One of the common things is the **letter case**, or the way strings are capitalized. Just by using the built-in methods, we can change the strings into **uppercase**, **lowercase**, and even **titlecase**—which isn’t easily doable in other languages! 

Let’s say we have a variable called **this_word** containing the **string** value **“hello Friend”**.

In [1]:
this_word = "hello Friend"

We can convert this into **uppercase**, **lowercase**, and **titlecase** by using the **upper()**, **lower()**, and **title()** functions simply by calling the variable name, followed by a dot or period, followed by the function name and the parentheses. Therefore, once we print these, the letter case will be different:

In [2]:
print(this_word.upper())
print(this_word.lower())
print(this_word.title())

HELLO FRIEND
hello friend
Hello Friend


Aside from this, we can **capitalize** the **first letter** of the **string**, and even **swap** cases! We have the **capitalize()** and **swapcase()** functions for this. With the same syntax, as the others, we can produce our desired result:

In [3]:
print(this_word.capitalize())
print(this_word.swapcase())

Hello friend
HELLO fRIEND


Now, remember when I said that **strings** are **immutable**? This means we **CANNOT manipulate strings** permanently **without** having to **reassign** them to the same or another **variable**. This means, using any of these functions **won’t change** the **current value** of the **this_word** variable.

In [4]:
print(this_word)

hello Friend


Now, if we’re going to **reassign** the **variable** to contain the **manipulated string**, that’s the only time the **output _will_ change**. This is **NOT** because we’re able to **change** the string, since strings are **immutable**. What we’re actually doing is we’re **creating a new value** by **reassigning** it to the **this_word** variable.

In [5]:
this_word = this_word.upper()
print(this_word)

HELLO FRIEND


Another common thing we can do with strings is **check** its **characteristics**! These built-in functions all return a **boolean** value of **True** or **False** depending on the characteristic you’re checking for.
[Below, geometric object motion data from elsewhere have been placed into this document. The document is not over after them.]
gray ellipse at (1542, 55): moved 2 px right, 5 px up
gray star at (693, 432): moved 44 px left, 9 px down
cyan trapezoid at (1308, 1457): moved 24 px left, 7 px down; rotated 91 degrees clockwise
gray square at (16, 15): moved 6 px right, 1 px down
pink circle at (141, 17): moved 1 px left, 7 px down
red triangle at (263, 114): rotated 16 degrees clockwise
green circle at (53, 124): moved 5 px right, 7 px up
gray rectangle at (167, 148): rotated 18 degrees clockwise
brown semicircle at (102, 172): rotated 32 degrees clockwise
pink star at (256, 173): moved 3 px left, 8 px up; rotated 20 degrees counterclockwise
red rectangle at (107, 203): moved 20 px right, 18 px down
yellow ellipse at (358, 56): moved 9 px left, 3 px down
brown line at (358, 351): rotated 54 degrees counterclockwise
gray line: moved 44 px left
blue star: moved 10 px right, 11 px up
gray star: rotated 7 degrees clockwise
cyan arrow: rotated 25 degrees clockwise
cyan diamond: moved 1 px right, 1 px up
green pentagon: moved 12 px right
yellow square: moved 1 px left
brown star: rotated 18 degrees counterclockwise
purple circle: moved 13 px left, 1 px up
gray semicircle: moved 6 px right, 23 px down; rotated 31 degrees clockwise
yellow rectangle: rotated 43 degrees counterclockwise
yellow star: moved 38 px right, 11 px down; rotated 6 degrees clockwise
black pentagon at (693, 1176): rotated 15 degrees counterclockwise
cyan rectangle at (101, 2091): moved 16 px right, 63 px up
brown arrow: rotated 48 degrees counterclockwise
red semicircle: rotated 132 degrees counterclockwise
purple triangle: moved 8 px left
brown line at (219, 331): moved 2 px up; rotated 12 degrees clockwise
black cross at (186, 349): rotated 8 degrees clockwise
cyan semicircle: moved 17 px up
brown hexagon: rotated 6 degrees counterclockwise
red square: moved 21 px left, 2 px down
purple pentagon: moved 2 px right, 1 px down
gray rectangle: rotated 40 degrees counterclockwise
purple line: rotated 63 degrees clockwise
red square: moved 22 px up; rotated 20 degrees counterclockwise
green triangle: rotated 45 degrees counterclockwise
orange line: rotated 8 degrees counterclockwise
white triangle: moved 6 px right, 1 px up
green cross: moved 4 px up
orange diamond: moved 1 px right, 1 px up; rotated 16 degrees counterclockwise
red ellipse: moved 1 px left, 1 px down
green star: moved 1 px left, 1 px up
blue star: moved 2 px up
First off the list are the **alphanumeric checkers**:
- **isalnum()** - function that checks if the string is composed of either **alphabets** _(from a to z)_,  **numbers** _(from 0 to 9)_, or a combination of **both**
- **isalpha()** - function that checks if the string is composed of **_only_ alphabet characters**
- **isdigit()** - function that checks if the string is composed of **_only_ numbers**

Now, let’s say we have the **this_word** variable with the string value **‘abc123’** and check its value using the three alphanumeric checker functions.

In [7]:
this_word = 'abc123'

print(this_word.isalnum())
print(this_word.isalpha())
print(this_word.isdigit())

True
False
False


As you can see, _only_ **isalnum()** returns **True**. This is because **isalpha()** detected **_digits_** in the string, while **isdigit()** detected **_letters_**! For the latter two to return True, the string should be either **purely letters** or **purely digits**.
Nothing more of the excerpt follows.